The licensing model: scaling without growing
One of the most established models in research environments is the licensing of intellectual property. The logic is simple: the developer retains ownership of the technology and grants third parties the right to exploit it in exchange for royalties or payments.
This model remains especially relevant in universities, technology centers, and sectors such as biotechnology, where knowledge protection is critical. Its great advantage is scalability with low operating costs: there is no need to build an in-house commercial or industrial structure.
However, it also has a limitation: there is less control over how the technology is applied, and market learning remains in the hands of third parties.
The key here is not just to license, but to license strategically, choosing partners that not only pay, but also help develop the market.
Spin-offs and startups: when technology becomes a company
When the goal is to capture more value—not just transfer it—the spin-off model emerges. Here, the technology is not licensed, but instead becomes the core of a new company.
This approach allows:
- attracting investment (especially venture capital),
- building a complete value proposition,
- and controlling product development and its positioning in the market.
But it also means taking on a higher level of uncertainty. It is not enough to have a good technology: you also have to build a team, a market, a revenue model, and a growth strategy.
It is a high-risk model, but also one with high potential for impact and return.
In Compass terms, it is the move from “transferring knowledge” to creating an organization capable of scaling it.
XaaS: when R&D&I becomes a continuous service
Digitalization has introduced a profound shift in how innovation is monetized: the move from product to service. Under the XaaS (Everything as a Service) paradigm, technology is no longer sold as a one-off offering but instead provided as a continuous solution.
This is clearly seen in:
- SaaS (software de IA o analítica de datos),
- PaaS (industrial equipment sold based on performance),
- DaaS (datos generados por procesos de I+D convertidos en insights para terceros).
The main advantage is twofold:
- recurring revenue,
- and continuous learning thanks to the customer’s real-world use.
This transforms R&D itself: it stops being a closed process and becomes a continuous improvement cycle based on feedback.
In this model, the customer does not appear at the end of the process: they are part of it from the beginning.
Open innovation: creating value with others
Another major shift in R&D&I models is the consolidation of open innovation. Companies no longer innovate alone, but rather in collaboration with startups, universities, suppliers, and even competitors.
This is where models emerge such as:
- multisided platforms,
- open source,
- freemium models,
- or co-creation programs with customers.
The goal is not only to develop technology faster, but also to reduce time-to-market and increase the likelihood of adoption.
In this context, value lies not only in what is developed, but also in how the ecosystem that makes it possible is built.
Innovation ceases to be an internal activity and becomes a relational capability.
Circular economy: when sustainability becomes a business model
At the same time, a fifth model is emerging strongly—one that is less a structure than a design logic: the circular economy applied to R&D&I.
More and more innovative projects are being designed to:
- reuse materials,
- optimize resources,
- reduce emissions,
- or generate a positive environmental impact.
This no longer responds only to regulatory criteria, but also to real business opportunities. Sustainability becomes a source of revenue, not just a cost or an obligation.
Innovating today also means designing solutions that operate within a more efficient, more resilient, and more responsible system.
So, which model should you choose?
There is no single model. The choice depends on several factors:
- the level of technological maturity (TRL),
- the type of market,
- the team’s capabilities,
- and the strategic objective (revenue, impact, scalability, control, etc.).

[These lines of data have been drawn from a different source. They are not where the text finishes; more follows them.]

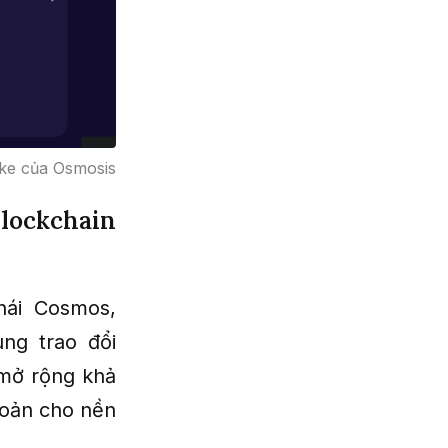
ake của Osmosis
lockchain
hái Cosmos,
ùng trao đổi
 mở rộng khả
hoản cho nền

But there is one idea that runs through all of these models:
innovation begins with the customer, not with the technology.
Many R&D&I projects fail not because the technology does not work, but because no one has clearly defined who needs it, how they are going to use it, and why they are going to pay for it.
A final reflection
In a context where technology is advancing faster and faster, the real differentiator no longer lies in discovering something new, but in knowing how to bring it to market in a sustainable and scalable way.
Business models in R&D&I are evolving toward more open, more connected, and more real-use-oriented frameworks. And that requires a shift in mindset: moving away from thinking in terms of isolated technological development and starting to design systems in which knowledge flows, is validated, and is transformed into value.
Because, in the end, innovation is not about inventing.
It is about making something work… outside the laboratory.